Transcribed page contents
┌────────

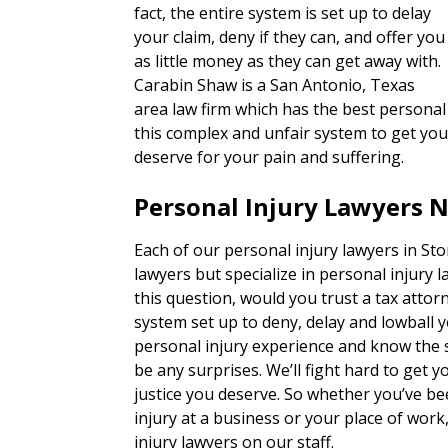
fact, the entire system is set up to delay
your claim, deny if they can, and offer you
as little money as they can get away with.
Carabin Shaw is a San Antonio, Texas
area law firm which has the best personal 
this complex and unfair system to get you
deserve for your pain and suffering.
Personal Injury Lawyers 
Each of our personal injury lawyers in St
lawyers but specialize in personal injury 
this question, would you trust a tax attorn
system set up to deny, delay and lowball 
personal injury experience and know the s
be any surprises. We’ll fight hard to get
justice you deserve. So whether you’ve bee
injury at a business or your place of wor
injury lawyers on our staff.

└────────
┌────────

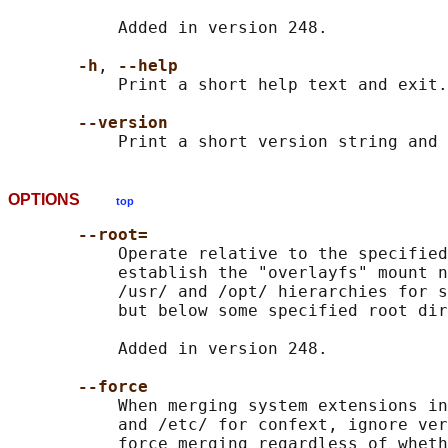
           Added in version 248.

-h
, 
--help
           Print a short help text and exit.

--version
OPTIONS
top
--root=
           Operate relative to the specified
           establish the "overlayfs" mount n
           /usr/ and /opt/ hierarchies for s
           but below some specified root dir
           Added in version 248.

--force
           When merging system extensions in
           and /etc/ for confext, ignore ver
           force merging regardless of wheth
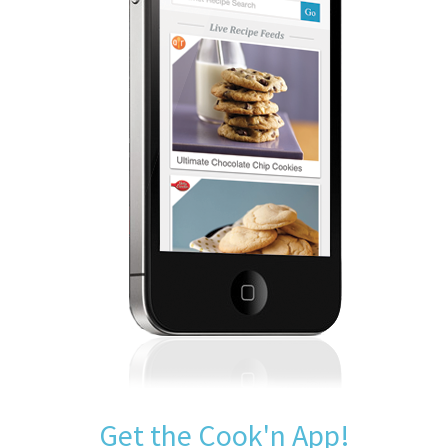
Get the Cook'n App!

└────────
┌────────

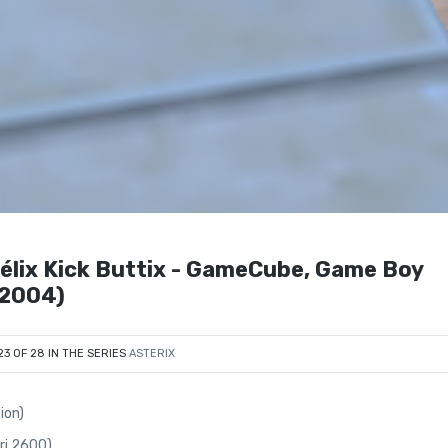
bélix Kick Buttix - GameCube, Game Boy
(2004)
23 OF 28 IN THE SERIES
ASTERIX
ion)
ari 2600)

└────────

Using only the entries above, output the line with "Carabin Shaw is a San Antonio, Texas", the line with "injury lawyers on our staff.", and all lines between them, exactly as they stand.

Carabin Shaw is a San Antonio, Texas
area law firm which has the best personal 
this complex and unfair system to get you
deserve for your pain and suffering.
Personal Injury Lawyers 
Each of our personal injury lawyers in St
lawyers but specialize in personal injury 
this question, would you trust a tax attorn
system set up to deny, delay and lowball 
personal injury experience and know the s
be any surprises. We’ll fight hard to get
justice you deserve. So whether you’ve bee
injury at a business or your place of wor
injury lawyers on our staff.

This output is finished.